Child Welfare: Purposes, Federal Programs, and Funding

The Work of Child Welfare Agencies

Children depend on adults—usually their parents—to protect and support them. The broadest mission of public child welfare agencies is to strengthen families so that children can depend on their parents to provide them with a safe and loving home. More specifically, child welfare agencies aim to prevent abuse or neglect of children in their homes. If this has already happened, the agencies are expected to offer aid, services, or referrals to ensure children do not re-experience maltreatment. For some children, this means placement in foster care.

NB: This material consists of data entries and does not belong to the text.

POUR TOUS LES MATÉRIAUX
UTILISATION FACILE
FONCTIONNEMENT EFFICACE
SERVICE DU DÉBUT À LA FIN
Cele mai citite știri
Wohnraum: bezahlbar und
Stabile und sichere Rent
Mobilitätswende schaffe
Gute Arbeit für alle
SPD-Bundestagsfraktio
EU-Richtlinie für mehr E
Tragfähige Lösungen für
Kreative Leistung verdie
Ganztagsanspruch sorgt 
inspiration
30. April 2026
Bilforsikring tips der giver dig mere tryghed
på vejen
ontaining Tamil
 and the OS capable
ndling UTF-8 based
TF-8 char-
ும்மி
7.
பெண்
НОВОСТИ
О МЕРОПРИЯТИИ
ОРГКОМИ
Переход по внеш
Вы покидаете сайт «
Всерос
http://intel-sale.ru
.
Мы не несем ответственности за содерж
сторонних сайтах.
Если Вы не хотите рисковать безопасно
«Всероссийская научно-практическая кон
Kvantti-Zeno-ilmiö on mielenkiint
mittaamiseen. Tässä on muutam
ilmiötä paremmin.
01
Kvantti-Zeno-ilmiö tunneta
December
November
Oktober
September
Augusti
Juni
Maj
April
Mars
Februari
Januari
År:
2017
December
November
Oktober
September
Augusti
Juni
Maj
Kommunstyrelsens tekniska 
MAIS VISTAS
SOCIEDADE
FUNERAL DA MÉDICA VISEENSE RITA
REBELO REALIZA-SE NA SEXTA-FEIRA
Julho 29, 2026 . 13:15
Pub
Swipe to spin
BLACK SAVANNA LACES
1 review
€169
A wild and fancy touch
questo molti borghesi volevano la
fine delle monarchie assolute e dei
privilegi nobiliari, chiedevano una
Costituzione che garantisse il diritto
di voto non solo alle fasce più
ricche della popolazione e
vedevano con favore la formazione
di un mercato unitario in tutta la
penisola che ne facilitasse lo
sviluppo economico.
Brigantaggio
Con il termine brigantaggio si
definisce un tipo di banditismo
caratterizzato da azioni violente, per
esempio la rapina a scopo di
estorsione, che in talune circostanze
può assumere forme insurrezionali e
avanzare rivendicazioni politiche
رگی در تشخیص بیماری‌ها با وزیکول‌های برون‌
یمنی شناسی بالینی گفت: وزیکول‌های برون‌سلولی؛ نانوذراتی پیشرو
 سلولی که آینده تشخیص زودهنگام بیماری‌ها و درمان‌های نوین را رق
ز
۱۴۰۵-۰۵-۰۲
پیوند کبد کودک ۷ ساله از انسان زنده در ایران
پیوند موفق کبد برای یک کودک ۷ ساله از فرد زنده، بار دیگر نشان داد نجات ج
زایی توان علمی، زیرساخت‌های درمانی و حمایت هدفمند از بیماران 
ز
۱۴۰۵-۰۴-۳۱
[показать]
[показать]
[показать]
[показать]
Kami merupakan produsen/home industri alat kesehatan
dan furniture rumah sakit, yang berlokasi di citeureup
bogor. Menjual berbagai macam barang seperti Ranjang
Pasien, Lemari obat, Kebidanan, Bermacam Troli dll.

Foster care is understood to be a temporary living situation. When a child enters care, the first task of the child welfare agency is to provide services to enable the child to safely reunite with family. If that is not possible, then the agency works to find a new permanent adoptive or guardianship family for the child. Youth in care who are neither reunited nor placed with a new permanent family are typically emancipated at their state’s legal age of majority. These youth are said to have aged out of care.

Children Served

During FY2022, public child protection agencies screened allegations of abuse or neglect involving 7.5 million children, and carried out investigations or other child protective services (CPS) responses involving 3.1 million of those children. Among the children receiving services after a CPS response, most (roughly 84%) received them in their own home.

Some children are removed from their homes following an investigation; roughly 187,000 children formally entered foster care during FY2022, the only time in more than 20 years of regularly reported data that the number of entries was less than 200,000. Neglect and/or parental drug abuse are the circumstances most often associated with foster care entry. Among the 369,000 children in foster care on the last day of FY2022, most (83%) lived with families (nonrelative or relative foster family homes and pre-adoptive homes), 9% lived in a congregate setting, 7% were on trial home visits or in supervised independent living, and 1% had run away.

Of the 201,000 children who formally left foster care during FY2022, just over half returned to their parents or went to live informally with a relative (51%), while 38% left care for a new permanent family via adoption or legal guardianship. At the same time, 9% aged out of care, while most of the remainder (1%) were transferred to the care of another agency.

Who Bears Public Responsibility for This Work?

Under the U.S. Constitution, states are considered to bear the primary public responsibility for ensuring the well-being of children and their families. Public child welfare agencies at the state and local levels work with an array of private and public entities—including the courts and social service, health, mental health, education, and law enforcement agencies—to carry out child welfare activities. This work is done consistent with state laws and policies. At the same time the federal government has long provided technical support and funding that is intended to improve state child welfare work. As part of accepting this funding, states must agree to meet certain federal program rules, such as required permanency planning for all children in foster care. Compliance with these child welfare requirements is monitored via federal plan approvals, audits, and reviews.

The Children’s Bureau within the U.S. Department of Health and Human Services (HHS) administers most federal child welfare programs. State-level administration may be housed in the state human services department or at an independent, state-level child and family services agency. Some states have county-administered programs supervised by the state agency.

Child Welfare Spending and Programs

State child welfare agencies spent about $31.4 billion on child welfare purposes during state FY2020, according to a survey by researchers at Child Trends. Most of that spending drew from state and local coffers (51%). Of the remainder, 30% was supplied by federal child welfare programs included in the Social Security Act; 18% was from other federal programs, most of which are not solely child welfare-focused (principally, the Social Services Block Grant and Temporary Assistance for Needy Families); and less than 1% was from offsets and from private and inkind support. For FY2024, about $11.0 billion is provided for federal programs dedicated wholly to child welfare.